4. When reading the 10 commandments how often do you bypass the command of honoring the Sabbath? Are certain commands more important to God, or less important? How important is the Sabbath to God? How important is it to you?
5. In what ways did God provide and protect the Israelites on the Sabbath? What can we learn from this example?
6. Read and reflect on the following statements regarding Sabbath. Which do you resonate with most? Why? John Ortberg, “For many of us the great danger is not that we will renounce our faith. It is that we will become so distracted and rushed and preoccupied that we will settle for a mediocre version of it. We will just skim our lives instead of actually living them.” The Life You’ve Always Wanted
Carl Jung said, “Hurry is not of the devil, hurry is the devil.”
Wayne Muller writes a lot about Sabbath.
He says, “We are blessed with inner rhythms that tell us where we are, and where we are going. No matter, then, our fifty and sixty-hour work weeks, the refusing to stop for lunch, the bypassing sleep and working deep into the darkness. If we stop, if we return to rest, our natural state reassess itself. Our natural wisdom and balance come to our aid, and we find our way to what is good, necessary and true.” Sabbath
7. What are some of the Biblical promises associated with honoring the Sabbath?
8. How did the Israelites put themselves in God’s Great Story? When you read Scripture how do you see your story in the context of His Story? Give a recent example.
9. What would it look like for you to practice Sabbath? What would it feel like or sound like or not sound like if you set one day aside a week to rest and remember?
10. How do you see Sabbath as a way of life vs. an Old Testament teaching?
11. How could you incorporate Thanksgiving with honoring the Sabbath?
12. Read Jesus’ invitation to come and rest in Matthew 11.28-30 (MSG). How can you move toward this rest and rhythm as livable reality?
11.11.18 Money (1 Chronicles 29)
1. Read 1 Chronicles 29 incarnationally. Where do you find yourself in the story? How do you see this text as livable reality?
2. In what ways do you see God as your Provider?

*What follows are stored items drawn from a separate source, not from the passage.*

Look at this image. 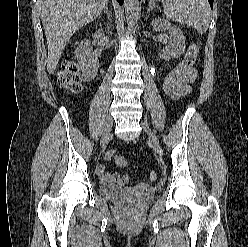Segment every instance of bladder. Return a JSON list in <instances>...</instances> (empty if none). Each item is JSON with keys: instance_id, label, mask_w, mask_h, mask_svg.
<instances>
[{"instance_id": "bladder-1", "label": "bladder", "mask_w": 248, "mask_h": 247, "mask_svg": "<svg viewBox=\"0 0 248 247\" xmlns=\"http://www.w3.org/2000/svg\"><path fill=\"white\" fill-rule=\"evenodd\" d=\"M137 187H116L110 185H100L99 192L100 194L108 199L115 201H122L126 198L127 194L135 192ZM153 193V190H148L145 195H139L136 198L142 200L146 197V195H150Z\"/></svg>"}]
</instances>
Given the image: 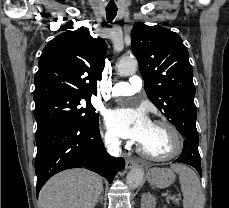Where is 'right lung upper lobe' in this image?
I'll return each instance as SVG.
<instances>
[{
	"label": "right lung upper lobe",
	"mask_w": 229,
	"mask_h": 208,
	"mask_svg": "<svg viewBox=\"0 0 229 208\" xmlns=\"http://www.w3.org/2000/svg\"><path fill=\"white\" fill-rule=\"evenodd\" d=\"M106 51L105 41L91 37L84 27L52 39L39 58L34 101L57 94L97 95L96 80L101 78Z\"/></svg>",
	"instance_id": "right-lung-upper-lobe-1"
}]
</instances>
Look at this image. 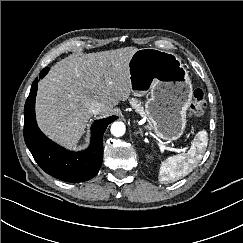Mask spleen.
I'll use <instances>...</instances> for the list:
<instances>
[{"instance_id":"1","label":"spleen","mask_w":243,"mask_h":243,"mask_svg":"<svg viewBox=\"0 0 243 243\" xmlns=\"http://www.w3.org/2000/svg\"><path fill=\"white\" fill-rule=\"evenodd\" d=\"M207 144V132L205 130L199 131L187 153L171 156L161 163L159 181H176L189 174L202 159Z\"/></svg>"}]
</instances>
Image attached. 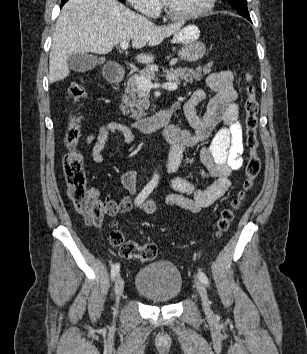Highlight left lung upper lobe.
<instances>
[{
  "label": "left lung upper lobe",
  "mask_w": 307,
  "mask_h": 354,
  "mask_svg": "<svg viewBox=\"0 0 307 354\" xmlns=\"http://www.w3.org/2000/svg\"><path fill=\"white\" fill-rule=\"evenodd\" d=\"M229 4L243 17L250 19L246 0H228Z\"/></svg>",
  "instance_id": "5c2ea615"
}]
</instances>
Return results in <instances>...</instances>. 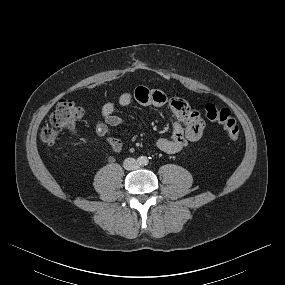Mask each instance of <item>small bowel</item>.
<instances>
[{"mask_svg": "<svg viewBox=\"0 0 285 285\" xmlns=\"http://www.w3.org/2000/svg\"><path fill=\"white\" fill-rule=\"evenodd\" d=\"M144 106L166 108L171 118V136L159 137L155 141L156 147L165 153L176 154L182 151L190 142L198 141L204 132L205 122L199 111L180 99L168 100L166 95L159 90H152L144 86L137 87L132 92H124L118 98L121 107H128L133 102ZM116 104L106 102L101 110L102 119L96 124V133L104 137L112 151L119 154L122 150V141L111 134V128L120 126L123 119L115 115Z\"/></svg>", "mask_w": 285, "mask_h": 285, "instance_id": "small-bowel-1", "label": "small bowel"}]
</instances>
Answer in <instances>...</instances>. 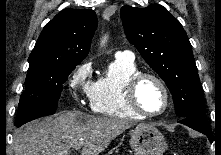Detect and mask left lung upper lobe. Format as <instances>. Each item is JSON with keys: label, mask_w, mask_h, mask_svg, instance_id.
Listing matches in <instances>:
<instances>
[{"label": "left lung upper lobe", "mask_w": 221, "mask_h": 155, "mask_svg": "<svg viewBox=\"0 0 221 155\" xmlns=\"http://www.w3.org/2000/svg\"><path fill=\"white\" fill-rule=\"evenodd\" d=\"M120 15L128 40L172 93L176 114L206 119L192 47L180 22L158 4L123 6Z\"/></svg>", "instance_id": "obj_1"}]
</instances>
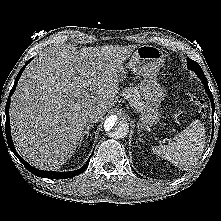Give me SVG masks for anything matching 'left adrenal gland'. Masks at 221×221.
Returning <instances> with one entry per match:
<instances>
[{"label":"left adrenal gland","mask_w":221,"mask_h":221,"mask_svg":"<svg viewBox=\"0 0 221 221\" xmlns=\"http://www.w3.org/2000/svg\"><path fill=\"white\" fill-rule=\"evenodd\" d=\"M138 140L144 142L143 139L141 138V135L139 136Z\"/></svg>","instance_id":"1"}]
</instances>
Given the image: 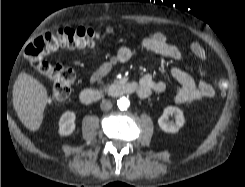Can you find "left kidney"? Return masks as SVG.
I'll list each match as a JSON object with an SVG mask.
<instances>
[{
  "label": "left kidney",
  "mask_w": 245,
  "mask_h": 187,
  "mask_svg": "<svg viewBox=\"0 0 245 187\" xmlns=\"http://www.w3.org/2000/svg\"><path fill=\"white\" fill-rule=\"evenodd\" d=\"M175 116V122L169 121V116ZM185 118L183 112L175 106L164 108L162 116L158 119L159 127L167 133H177L184 125Z\"/></svg>",
  "instance_id": "left-kidney-1"
}]
</instances>
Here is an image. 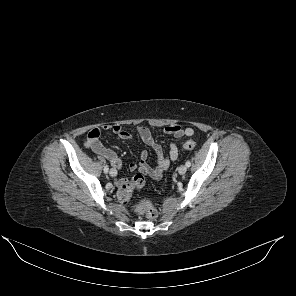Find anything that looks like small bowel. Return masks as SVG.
Here are the masks:
<instances>
[{"mask_svg":"<svg viewBox=\"0 0 296 296\" xmlns=\"http://www.w3.org/2000/svg\"><path fill=\"white\" fill-rule=\"evenodd\" d=\"M102 130L112 131L114 134L118 135L124 140H130V133L120 125H104L102 128H93L89 131L87 139L84 143L86 148L91 149L96 154L107 159L111 165L116 168H121V160L112 149L105 147L100 142V136ZM136 132L141 140L151 147L156 154V165L154 167L150 166L146 161L148 159V152L142 150L140 152V161L139 163H131L129 165L130 171L139 170L140 173L147 175L153 179H159L162 177L163 173L169 168L171 162L178 159L179 150L175 143H171L169 146V156L167 157L164 153L163 147L156 141L153 133L146 127H137ZM164 132L169 135H173L176 138L183 136H192L194 130L190 127L183 128L179 124H172L164 128ZM128 182L124 178H118L116 180L117 186L119 188Z\"/></svg>","mask_w":296,"mask_h":296,"instance_id":"1","label":"small bowel"}]
</instances>
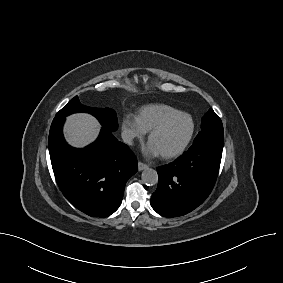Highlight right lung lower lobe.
Masks as SVG:
<instances>
[{
    "label": "right lung lower lobe",
    "mask_w": 283,
    "mask_h": 283,
    "mask_svg": "<svg viewBox=\"0 0 283 283\" xmlns=\"http://www.w3.org/2000/svg\"><path fill=\"white\" fill-rule=\"evenodd\" d=\"M64 121L54 118L48 140L56 182L75 208L91 217H108L121 205L125 184L138 171L137 160L104 127L89 146H69L62 133Z\"/></svg>",
    "instance_id": "98d812e1"
}]
</instances>
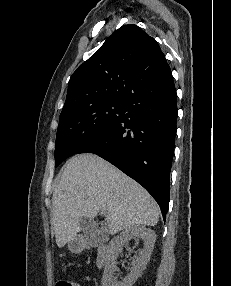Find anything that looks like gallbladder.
<instances>
[{
	"instance_id": "1",
	"label": "gallbladder",
	"mask_w": 231,
	"mask_h": 286,
	"mask_svg": "<svg viewBox=\"0 0 231 286\" xmlns=\"http://www.w3.org/2000/svg\"><path fill=\"white\" fill-rule=\"evenodd\" d=\"M79 226L86 234H97L99 233V228L97 227V222L92 216H85L79 219Z\"/></svg>"
}]
</instances>
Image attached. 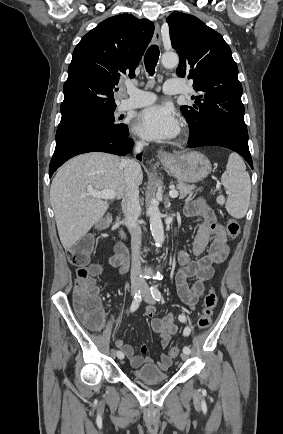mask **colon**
Masks as SVG:
<instances>
[{
  "instance_id": "5ec220e1",
  "label": "colon",
  "mask_w": 283,
  "mask_h": 434,
  "mask_svg": "<svg viewBox=\"0 0 283 434\" xmlns=\"http://www.w3.org/2000/svg\"><path fill=\"white\" fill-rule=\"evenodd\" d=\"M227 235L235 239L240 234V225L237 220L229 219L226 225ZM94 239L85 236L75 242L67 252L68 261L75 268L74 280V306L81 320L93 330L101 328L103 323V310L98 296V286L89 268ZM217 304V296L211 289L204 298L203 308L197 325L200 329H207L212 321L213 311ZM179 348L174 346L169 350L171 357L179 355Z\"/></svg>"
}]
</instances>
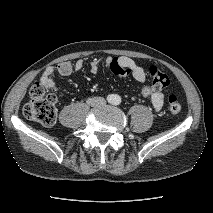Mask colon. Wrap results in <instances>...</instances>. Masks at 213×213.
<instances>
[{"mask_svg": "<svg viewBox=\"0 0 213 213\" xmlns=\"http://www.w3.org/2000/svg\"><path fill=\"white\" fill-rule=\"evenodd\" d=\"M59 73L68 76L74 72L75 66L70 61H65L57 66ZM111 70L118 76L123 77L130 74L128 65L114 61ZM152 87L156 90H162L169 85V77L157 66H150L148 70ZM181 103L177 96L170 95L168 98V109L172 113L181 111ZM23 115L31 121H36L44 126H52L57 119L56 97L41 83H35L30 90L29 101L23 108Z\"/></svg>", "mask_w": 213, "mask_h": 213, "instance_id": "5ec220e1", "label": "colon"}]
</instances>
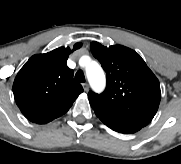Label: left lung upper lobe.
<instances>
[{"label": "left lung upper lobe", "instance_id": "obj_1", "mask_svg": "<svg viewBox=\"0 0 181 164\" xmlns=\"http://www.w3.org/2000/svg\"><path fill=\"white\" fill-rule=\"evenodd\" d=\"M107 76L104 92L89 91L91 107L145 127L158 110L160 84L144 60L134 50L122 45L109 48L98 42L90 44Z\"/></svg>", "mask_w": 181, "mask_h": 164}]
</instances>
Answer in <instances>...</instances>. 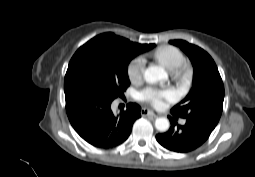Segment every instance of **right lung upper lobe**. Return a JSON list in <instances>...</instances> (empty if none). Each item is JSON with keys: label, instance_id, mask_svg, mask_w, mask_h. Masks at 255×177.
I'll list each match as a JSON object with an SVG mask.
<instances>
[{"label": "right lung upper lobe", "instance_id": "obj_1", "mask_svg": "<svg viewBox=\"0 0 255 177\" xmlns=\"http://www.w3.org/2000/svg\"><path fill=\"white\" fill-rule=\"evenodd\" d=\"M95 39L100 40L101 42L112 48L129 49L132 48L134 45V43L129 41L128 39L116 36L113 33H104L96 36Z\"/></svg>", "mask_w": 255, "mask_h": 177}]
</instances>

In what ways do you feel like you have to provide?
3. Read Malachi 3:10. How were the Israelites “robbing God”? If you are not currently tithing, are you “robbing God?”

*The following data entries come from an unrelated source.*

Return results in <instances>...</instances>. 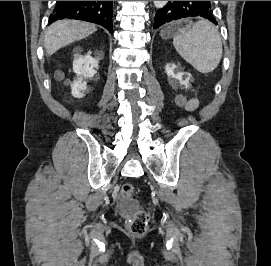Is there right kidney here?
I'll return each mask as SVG.
<instances>
[{
  "label": "right kidney",
  "instance_id": "obj_1",
  "mask_svg": "<svg viewBox=\"0 0 271 266\" xmlns=\"http://www.w3.org/2000/svg\"><path fill=\"white\" fill-rule=\"evenodd\" d=\"M98 69V60L90 55H77L73 61V71L78 78L71 84V93L76 98H82L85 95L87 81L84 79L92 78Z\"/></svg>",
  "mask_w": 271,
  "mask_h": 266
}]
</instances>
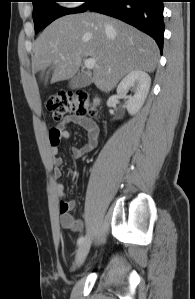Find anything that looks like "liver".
<instances>
[{
    "label": "liver",
    "mask_w": 195,
    "mask_h": 299,
    "mask_svg": "<svg viewBox=\"0 0 195 299\" xmlns=\"http://www.w3.org/2000/svg\"><path fill=\"white\" fill-rule=\"evenodd\" d=\"M33 72L41 78L52 67L51 82L75 76L83 57L95 59L91 81L110 91L134 70L153 72L159 57L156 42L136 28L98 13L61 17L44 29L33 46Z\"/></svg>",
    "instance_id": "1"
}]
</instances>
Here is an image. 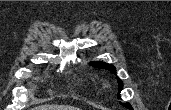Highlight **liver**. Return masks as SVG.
Wrapping results in <instances>:
<instances>
[{
	"instance_id": "obj_1",
	"label": "liver",
	"mask_w": 171,
	"mask_h": 110,
	"mask_svg": "<svg viewBox=\"0 0 171 110\" xmlns=\"http://www.w3.org/2000/svg\"><path fill=\"white\" fill-rule=\"evenodd\" d=\"M33 110H80V109L68 105H41L35 107Z\"/></svg>"
}]
</instances>
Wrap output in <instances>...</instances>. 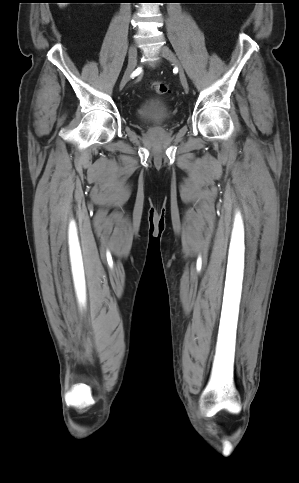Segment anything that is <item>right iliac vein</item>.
Here are the masks:
<instances>
[{
  "mask_svg": "<svg viewBox=\"0 0 299 483\" xmlns=\"http://www.w3.org/2000/svg\"><path fill=\"white\" fill-rule=\"evenodd\" d=\"M136 62H137V48L135 45H131L128 50V65L122 77L120 88H123L128 82V80L130 79V76L136 67Z\"/></svg>",
  "mask_w": 299,
  "mask_h": 483,
  "instance_id": "63e3f726",
  "label": "right iliac vein"
}]
</instances>
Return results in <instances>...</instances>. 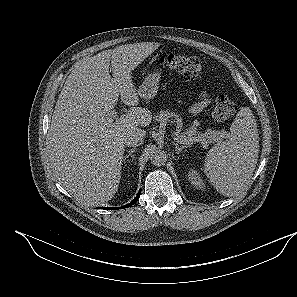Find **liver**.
Returning a JSON list of instances; mask_svg holds the SVG:
<instances>
[{
  "label": "liver",
  "instance_id": "obj_1",
  "mask_svg": "<svg viewBox=\"0 0 297 297\" xmlns=\"http://www.w3.org/2000/svg\"><path fill=\"white\" fill-rule=\"evenodd\" d=\"M159 46L141 42L102 51L77 65L63 86L48 130L49 158L59 182L84 205L114 197L125 137L138 131L145 135L139 127L149 125L151 113L137 107L131 72ZM119 96L131 108L115 120Z\"/></svg>",
  "mask_w": 297,
  "mask_h": 297
}]
</instances>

4. Describe a Biblical perspective on tithing. Is tithing only an Old Testament teaching? Where in the New Testament do we see the practice of tithing?
5. Using the example of King David in 1 Chronicles 29, differentiate between a tithe and an offering.
6. Is tithing the goal or is transformation the goal? How does giving impact your personal transformation?
7. In the text, King David is advocating for the building of the Temple. Yet, the New Testament teaches us that we are His Temple. Read 1 Corinthians 6.19-20. How does this passage challenge you to view your body – what you see, what you hear, how you care for it, how you give it away, etc.?
8. What’s the absolute principle being taught in 1 Corinthians 6? How have you experienced this truth in the last two weeks?
9. David leads the way in tithes and offerings and the people respond enthusiastically. What’s your greatest hesitation or greatest joy in giving your tithes and offerings? How have you experienced blessing in giving?
10. As you think about this text, describe “generous orthodoxy”. As you think about your own finances, how could you take a step toward “generous orthodoxy?”
11. How are you encouraged by the life change that is happening at Sanctuary? Describe.
12. What’s the significance of these being some of King David’s final public words?
13. How are you responding to the Invitation to Transformation as it relates to the Seed Offering?